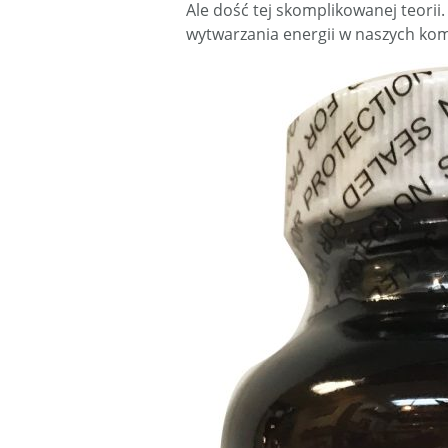
Ale dość tej skomplikowanej teori
wytwarzania energii w naszych ko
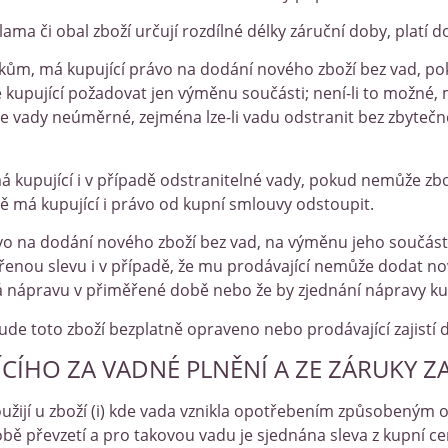
ama či obal zboží určují rozdílné délky záruční doby, platí do
kům, má kupující právo na dodání nového zboží bez vad, po
 kupující požadovat jen výměnu součásti; není-li to možné
vaze vady neúměrné, zejména lze-li vadu odstranit bez zbyte
 kupující i v případě odstranitelné vady, pokud nemůže zbo
ě má kupující i právo od kupní smlouvy odstoupit.
rávo na dodání nového zboží bez vad, na výměnu jeho součá
řenou slevu i v případě, že mu prodávající nemůže dodat no
edná nápravu v přiměřené době nebo že by zjednání nápravy k
ude toto zboží bezplatně opraveno nebo prodávající zajistí 
CÍHO ZA VADNÉ PLNĚNÍ A ZE ZÁRUKY Z
ijí u zboží (i) kde vada vznikla opotřebením způsobeným ob
 době převzetí a pro takovou vadu je sjednána sleva z kupní ceny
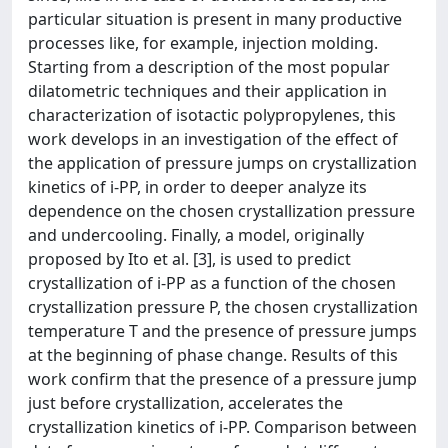
particular situation is present in many productive
processes like, for example, injection molding.
Starting from a description of the most popular
dilatometric techniques and their application in
characterization of isotactic polypropylenes, this
work develops in an investigation of the effect of
the application of pressure jumps on crystallization
kinetics of i-PP, in order to deeper analyze its
dependence on the chosen crystallization pressure
and undercooling. Finally, a model, originally
proposed by Ito et al. [3], is used to predict
crystallization of i-PP as a function of the chosen
crystallization pressure P, the chosen crystallization
temperature T and the presence of pressure jumps
at the beginning of phase change. Results of this
work confirm that the presence of a pressure jump
just before crystallization, accelerates the
crystallization kinetics of i-PP. Comparison between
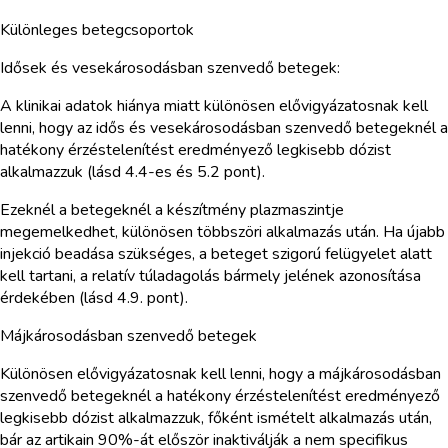
Különleges betegcsoportok
Idősek és vesekárosodásban szenvedő betegek:
A klinikai adatok hiánya miatt különösen elővigyázatosnak kell
lenni, hogy az idős és vesekárosodásban szenvedő betegeknél a
hatékony érzéstelenítést eredményező legkisebb dózist
alkalmazzuk (lásd 4.4-es és 5.2 pont).
Ezeknél a betegeknél a készítmény plazmaszintje
megemelkedhet, különösen többszöri alkalmazás után. Ha újabb
injekció beadása szükséges, a beteget szigorú felügyelet alatt
kell tartani, a relatív túladagolás bármely jelének azonosítása
érdekében (lásd 4.9. pont).
Májkárosodásban szenvedő betegek
Különösen elővigyázatosnak kell lenni, hogy a májkárosodásban
szenvedő betegeknél a hatékony érzéstelenítést eredményező
legkisebb dózist alkalmazzuk, főként ismételt alkalmazás után,
bár az artikain 90%-át először inaktiválják a nem specifikus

What the exercise asks
Beginning with the line that has "crystallization pressure P, the", repeat each remaining line of the data above word for word, keeping pictures out.

Response below
crystallization pressure P, the chosen crystallization
temperature T and the presence of pressure jumps
at the beginning of phase change. Results of this
work confirm that the presence of a pressure jump
just before crystallization, accelerates the
crystallization kinetics of i-PP. Comparison between
Különleges betegcsoportok
Idősek és vesekárosodásban szenvedő betegek:
A klinikai adatok hiánya miatt különösen elővigyázatosnak kell
lenni, hogy az idős és vesekárosodásban szenvedő betegeknél a
hatékony érzéstelenítést eredményező legkisebb dózist
alkalmazzuk (lásd 4.4-es és 5.2 pont).
Ezeknél a betegeknél a készítmény plazmaszintje
megemelkedhet, különösen többszöri alkalmazás után. Ha újabb
injekció beadása szükséges, a beteget szigorú felügyelet alatt
kell tartani, a relatív túladagolás bármely jelének azonosítása
érdekében (lásd 4.9. pont).
Májkárosodásban szenvedő betegek
Különösen elővigyázatosnak kell lenni, hogy a májkárosodásban
szenvedő betegeknél a hatékony érzéstelenítést eredményező
legkisebb dózist alkalmazzuk, főként ismételt alkalmazás után,
bár az artikain 90%-át először inaktiválják a nem specifikus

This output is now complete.